I only made it to LA a few times but they were good times. many of my friends ended up there. I performed at the '84 Olympics with Rhys Chatham and hung out and played a few other gigs with friends. I even went to Disneyland with Karen Haglof, if you know her, guitarist with Band of Susans. I went back a couple of times and sat in with people. It was always a mixture of cool and yet uninviting to me. I've been thinking of going out to offer some help in the aftermath of the fires.
I do remember Karen Haglof, Bill. Sounds like a wonderful time - wondering if they'll still do the Olympics there...is it next year? PS Happy Birthday! Take care, hope you're keeping well this winter.
Our last trip West was in 2019 and after spending the morning at the amazing Getty Museum, we visited with an old college friend who was living in the Palisades. Really wish I had paid closer attention to all I saw that afternoon, heartbreaking to know it’s gone in that form forever. 💔
I envy that trip to the Getty, it always has seemed too big a time commitment which now just feels foolish. Hoping some rain will come (not too much) and help ease things for everyone in L.A. I hope your friend's okay.
Enjoyed your "litany." It is interesting how we can form attachments to places we've never actually lived. The loss of landmark houses and business buildings and sites for films we know, well, that's something that we all lose, a kind of several-steps-removed loss, a cultural loss. This post reminds me of how hard you've worked, too!
Thank you Scott, and I appreciate your comment about my hard work! Sometimes I wonder what exactly I was doing/did it all add up? For sure I got better and more comfortable at performing, on stage might be the place I feel the most like myself. Not sure if that's healthy!
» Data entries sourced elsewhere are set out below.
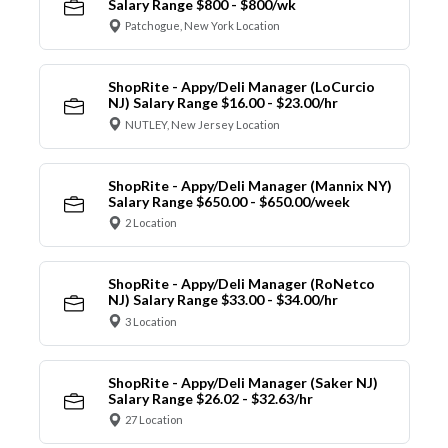
Salary Range $800 - $800/wk
Patchogue, New York Location
ShopRite - Appy/Deli Manager (LoCurcio
NJ) Salary Range $16.00 - $23.00/hr
NUTLEY, New Jersey Location
ShopRite - Appy/Deli Manager (Mannix NY)
Salary Range $650.00 - $650.00/week
2 Location
ShopRite - Appy/Deli Manager (RoNetco
NJ) Salary Range $33.00 - $34.00/hr
3 Location
ShopRite - Appy/Deli Manager (Saker NJ)
Salary Range $26.02 - $32.63/hr
27 Location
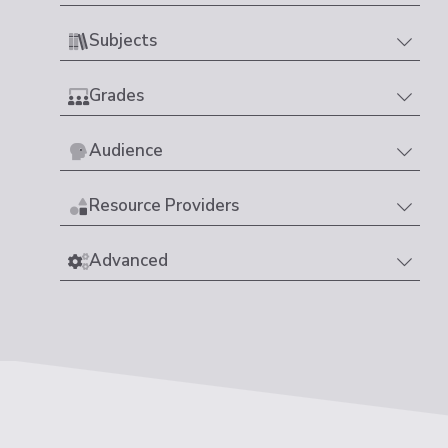
Subjects
Grades
Audience
Resource Providers
Advanced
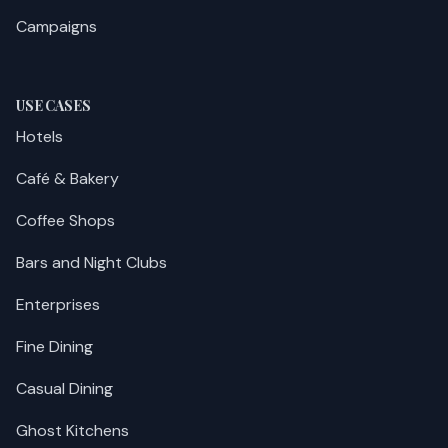
Campaigns
USE CASES
Hotels
Café & Bakery
Coffee Shops
Bars and Night Clubs
Enterprises
Fine Dining
Casual Dining
Ghost Kitchens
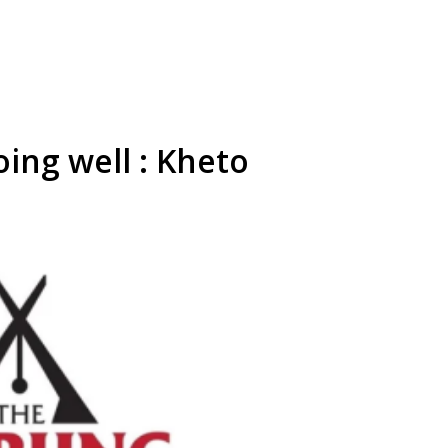
oing well : Kheto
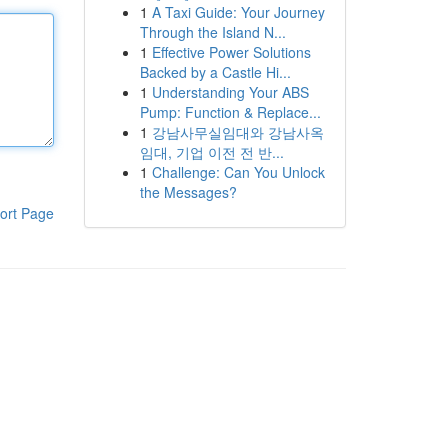
1
A Taxi Guide: Your Journey
Through the Island N...
1
Effective Power Solutions
Backed by a Castle Hi...
1
Understanding Your ABS
Pump: Function & Replace...
1
강남사무실임대와 강남사옥
임대, 기업 이전 전 반...
1
Challenge: Can You Unlock
the Messages?
ort Page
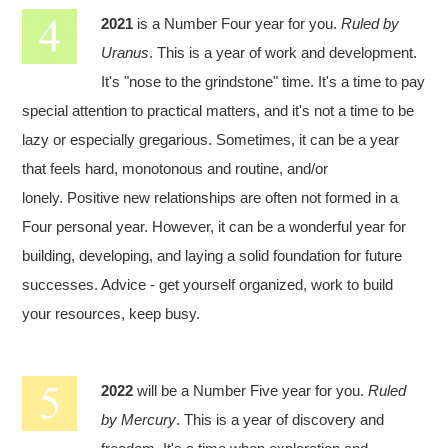
2021
is a Number Four year for you.
Ruled by
Uranus
. This is a year of work and development.
It's "nose to the grindstone" time. It's a time to pay
special attention to practical matters, and it's not a time to be
lazy or especially gregarious. Sometimes, it can be a year
that feels hard, monotonous and routine, and/or
lonely. Positive new relationships are often not formed in a
Four personal year. However, it can be a wonderful year for
building, developing, and laying a solid foundation for future
successes. Advice - get yourself organized, work to build
your resources, keep busy.
2022
will be a Number Five year for you.
Ruled
by Mercury
. This is a year of discovery and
Anyways, also wanted to say sorry to jump on your Slits comment, I just always think of them as the core three. It was such a cool pic you posted, I loved that band!
My first trip to LA was also in '79. January. Nobody wanted to go so I went myself. Loved seeing snow on the mountains. Dragged Lori there 6 months later to see the Groovies at the Whisky and she loved it so much she didn't want to go up to frisco at all. We stayed at the Tropicana till she saw roaches and then we went out to Santa Monica. Was the Hollywood Blvd bookstore Larry Edmunds? For a while I would go down to LA every year...Hollywood (I don't drive) and Disneyland. Even Knotts (for the chicken dinner). Loved the Hotel Roosevelt (when it was still haunted and affordable) and the Beverly Garland. As someone once said, I LOVE LA.
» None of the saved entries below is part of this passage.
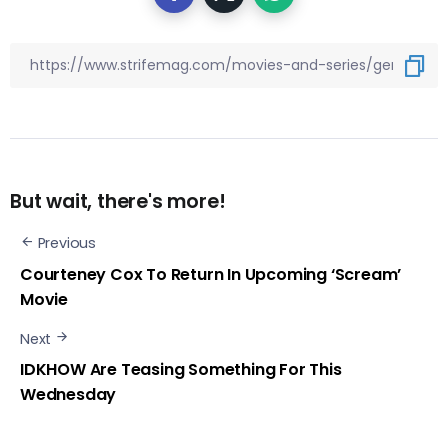
But wait, there's more!
Previous
Courteney Cox To Return In Upcoming ‘Scream’
Movie
Next
IDKHOW Are Teasing Something For This
Wednesday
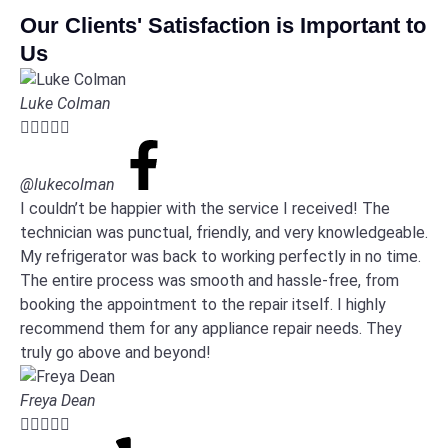
Our Clients' Satisfaction is Important to
Us
Luke Colman





@lukecolman
I couldn’t be happier with the service I received! The
technician was punctual, friendly, and very knowledgeable.
My refrigerator was back to working perfectly in no time.
The entire process was smooth and hassle-free, from
booking the appointment to the repair itself. I highly
recommend them for any appliance repair needs. They
truly go above and beyond!
Freya Dean





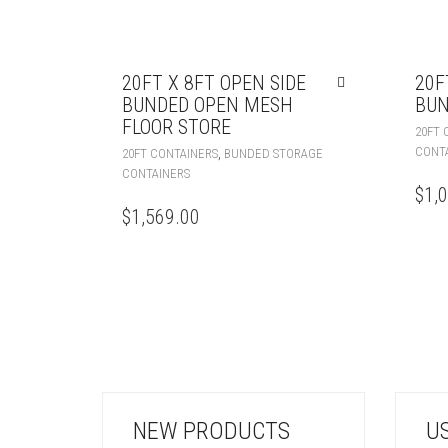
20FT X 8FT OPEN SIDE
20F
BUNDED OPEN MESH
BUN
FLOOR STORE
20FT 
CONT
,
20FT CONTAINERS
BUNDED STORAGE
CONTAINERS
$
1,
$
1,569.00
NEW PRODUCTS
U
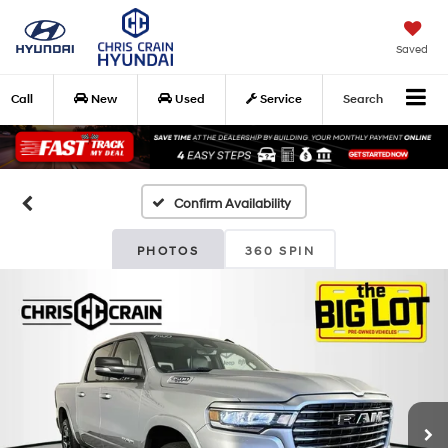
Saved
Call
New
Used
Service
Search
Confirm Availability
PHOTOS
360 SPIN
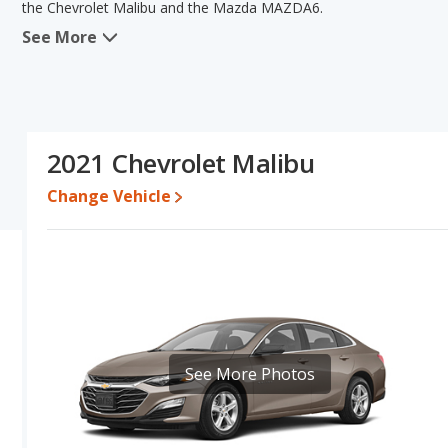
the Chevrolet Malibu and the Mazda MAZDA6.
See More
When we compare the Chevrolet Malibu's and the Mazda MAZDA6's 
advantage in the areas of typical lower range of pricing for one- t
The Mazda MAZDA6 has the advantage in the areas of reliability, 
on this comparison of the Chevrolet Malibu's and the Mazda MAZ
car than the Chevrolet Malibu.
2021 Chevrolet Malibu
Pricing
: A used 2021 Chevrolet Malibu ranges from $12,523 to 
$16,083 to $26,998.
Change Vehicle
Resale/Retained Value
: Looking at the 5-year depreciation rate
value and the Mazda MAZDA6 loses 43.3 percent of its value. T
of its value and has the advantage of higher resale value versus t
Quality Rating
: The iSeeCars Overall Quality rating for the Che
rating is 8.0 out of 10. This results in the Chevrolet Malibu bei
being ranked 5 out of 11.
Reliability Rating
: iSeeCars’ Reliability Rating for the Chevrolet
See More Photos
is 7.7 out of 10. This gives the Mazda MAZDA6 a slight advantage 
Engine Power and Fuel Efficiency Comparison
: For engine p
horsepower, and the Mazda MAZDA6 base engine makes 187 horsep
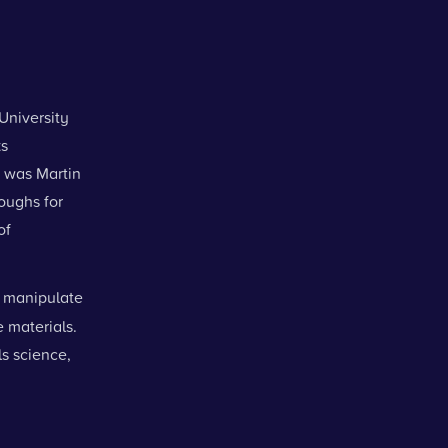
University
ks
5 was Martin
oughs for
of
 manipulate
 materials.
ls science,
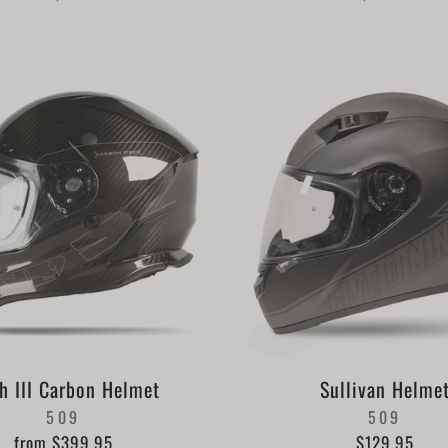
h III Carbon Helmet
Sullivan Helme
509
509
from $399.95
$129.95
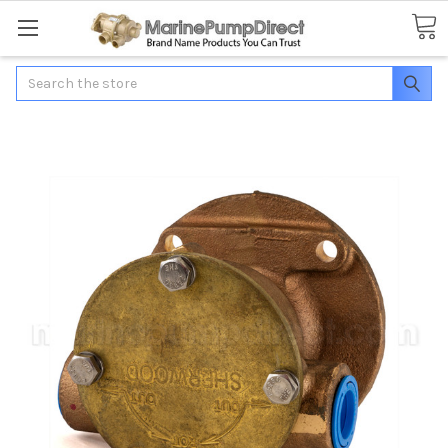
Search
Knotts Berry Farm! That was another place I saw in maybe Tiger Beat or one of those mags and thought how fantastic. Yes, the Hollywood Roosevelt! It was so special, the atmosphere, and amazingly affordable. I'm so glad you prove one can love BOTH SF and LA Don.
Thank you for sharing. I remember some of those places and you describe it, as you do, bringing it to life. I've been there, twice. This is heartbreaking. Thank you, L.A. Love you.
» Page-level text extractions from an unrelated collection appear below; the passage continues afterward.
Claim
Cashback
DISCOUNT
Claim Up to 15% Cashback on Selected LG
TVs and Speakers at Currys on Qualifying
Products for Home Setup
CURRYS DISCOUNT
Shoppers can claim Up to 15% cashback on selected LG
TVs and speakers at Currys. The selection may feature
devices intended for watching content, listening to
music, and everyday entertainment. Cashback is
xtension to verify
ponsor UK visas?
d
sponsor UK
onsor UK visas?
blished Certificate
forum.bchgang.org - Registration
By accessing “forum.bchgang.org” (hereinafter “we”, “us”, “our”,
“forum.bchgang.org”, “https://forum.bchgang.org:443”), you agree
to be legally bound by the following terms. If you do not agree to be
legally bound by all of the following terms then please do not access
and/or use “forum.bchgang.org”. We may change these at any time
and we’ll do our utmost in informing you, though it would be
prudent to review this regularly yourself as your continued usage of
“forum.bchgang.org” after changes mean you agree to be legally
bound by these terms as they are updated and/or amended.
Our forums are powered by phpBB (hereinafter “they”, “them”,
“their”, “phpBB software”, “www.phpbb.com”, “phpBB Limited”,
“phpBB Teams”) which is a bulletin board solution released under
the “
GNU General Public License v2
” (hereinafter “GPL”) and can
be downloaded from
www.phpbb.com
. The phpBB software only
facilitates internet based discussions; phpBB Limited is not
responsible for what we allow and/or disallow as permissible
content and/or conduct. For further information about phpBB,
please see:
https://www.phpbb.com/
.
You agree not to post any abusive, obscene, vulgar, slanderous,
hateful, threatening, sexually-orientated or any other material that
it's devastating. so many memories. i keep realizing that, after lives (mostly) saved, all of the cool buildings, gear and stuff lost forever. then, i start thinking about master tapes and more stuff and the mind just boggles. at least, most we know are safe. hopefully, xxxcm
Thank you for this moving meditation. I love LA (especially from afar) and I love your writing—so humble and clear and rhythmic. Today will be a big day for many Angelinos. Sending all of us hope to carry on.
Thank you for this. I love Los Angeles--or, to your point, I love my hallucination of the hallucination that is Los Angeles--and those last three sentences made me tear up. Very glad your daughter is safe.
Thank you for putting that perfectly Carlene - it's not quite real and I've loved keeping it that way. This too real tragedy makes me realize what a big space it takes up in my imagination.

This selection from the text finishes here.